Start of SOURCE MATERIAL

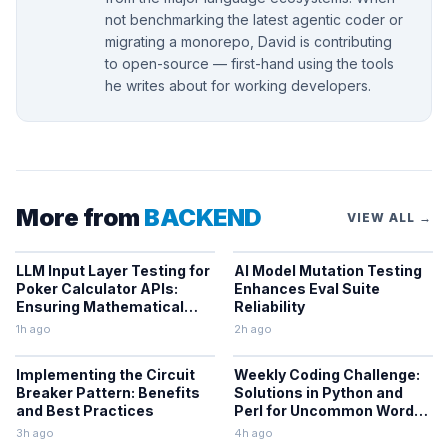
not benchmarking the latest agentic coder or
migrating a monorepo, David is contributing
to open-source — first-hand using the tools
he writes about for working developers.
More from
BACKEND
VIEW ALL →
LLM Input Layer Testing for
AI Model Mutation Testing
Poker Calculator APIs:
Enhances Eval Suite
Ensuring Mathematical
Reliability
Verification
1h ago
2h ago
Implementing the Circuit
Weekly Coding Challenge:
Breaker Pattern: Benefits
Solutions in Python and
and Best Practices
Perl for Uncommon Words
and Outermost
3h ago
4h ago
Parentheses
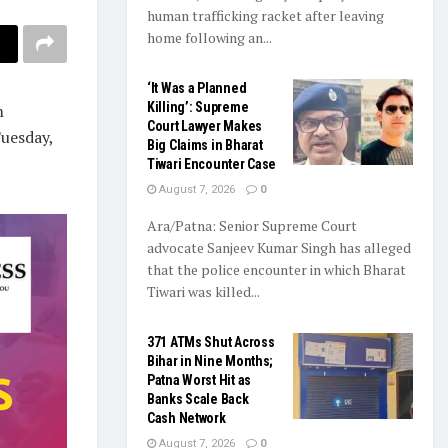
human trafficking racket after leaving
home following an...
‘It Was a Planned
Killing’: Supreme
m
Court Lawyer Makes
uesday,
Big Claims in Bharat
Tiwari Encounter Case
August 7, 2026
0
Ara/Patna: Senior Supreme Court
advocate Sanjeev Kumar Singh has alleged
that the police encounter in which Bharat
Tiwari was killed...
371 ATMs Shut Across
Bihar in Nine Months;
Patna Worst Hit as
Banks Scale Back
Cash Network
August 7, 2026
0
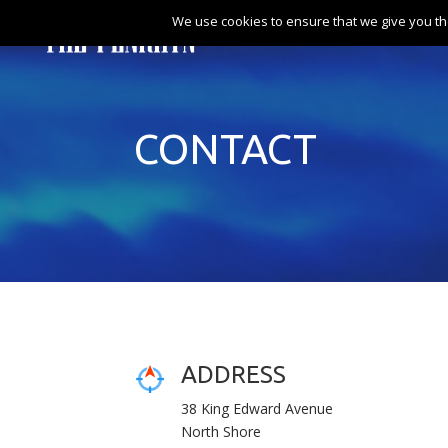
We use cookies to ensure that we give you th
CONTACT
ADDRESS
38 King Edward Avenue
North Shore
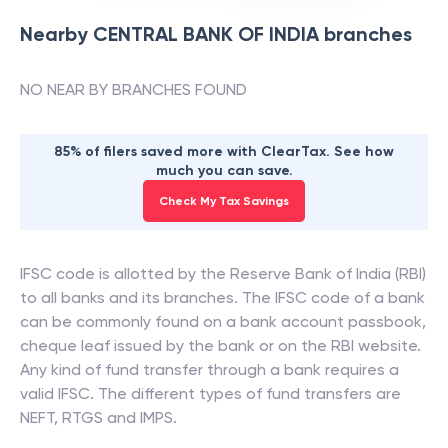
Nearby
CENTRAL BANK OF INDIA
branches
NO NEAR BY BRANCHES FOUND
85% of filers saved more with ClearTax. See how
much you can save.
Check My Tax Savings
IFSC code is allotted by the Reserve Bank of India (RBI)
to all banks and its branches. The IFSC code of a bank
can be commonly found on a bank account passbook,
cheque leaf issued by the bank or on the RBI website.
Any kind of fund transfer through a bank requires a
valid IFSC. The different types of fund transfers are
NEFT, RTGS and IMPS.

End of SOURCE MATERIAL
Start of SOURCE MATERIAL

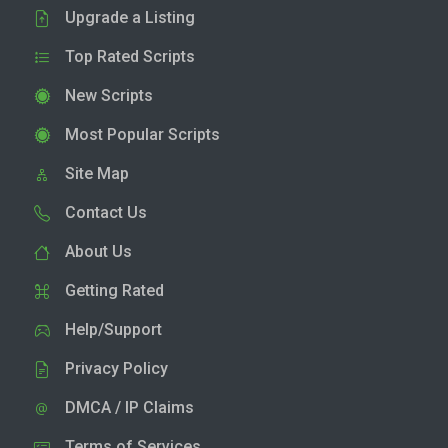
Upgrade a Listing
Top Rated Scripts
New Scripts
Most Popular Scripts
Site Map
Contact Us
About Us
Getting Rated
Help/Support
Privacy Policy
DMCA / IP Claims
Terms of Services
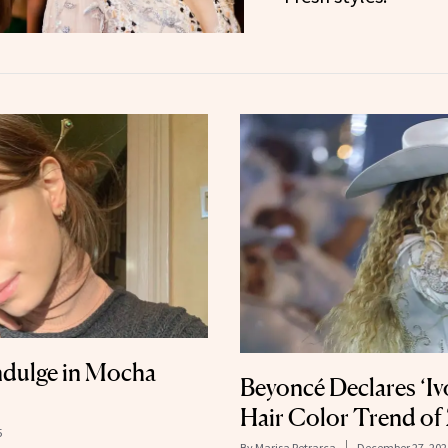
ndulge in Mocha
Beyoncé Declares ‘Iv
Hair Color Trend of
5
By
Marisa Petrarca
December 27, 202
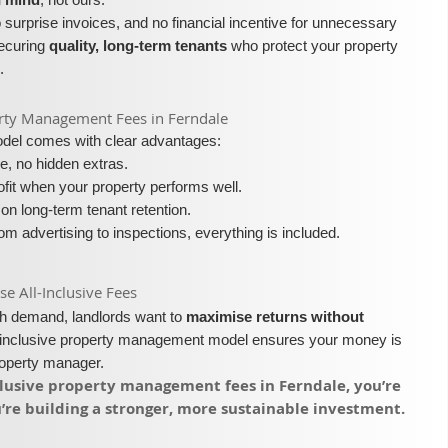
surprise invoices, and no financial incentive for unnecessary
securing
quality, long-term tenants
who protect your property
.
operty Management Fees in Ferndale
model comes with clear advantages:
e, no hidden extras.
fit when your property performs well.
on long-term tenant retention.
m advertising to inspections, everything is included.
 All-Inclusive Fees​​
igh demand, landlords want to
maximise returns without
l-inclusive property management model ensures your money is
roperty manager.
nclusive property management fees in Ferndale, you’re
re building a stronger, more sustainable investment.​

End of SOURCE MATERIAL
Start of SOURCE MATERIAL

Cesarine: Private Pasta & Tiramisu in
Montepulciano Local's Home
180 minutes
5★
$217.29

End of SOURCE MATERIAL

■ WHAT NEEDS TO BE DONE ■
Which lines above include the word "Supreme"? Pick them out and copy them.

■ RESPONSE FOR THIS EXERCISE ■
Killing’: Supreme
Ara/Patna: Senior Supreme Court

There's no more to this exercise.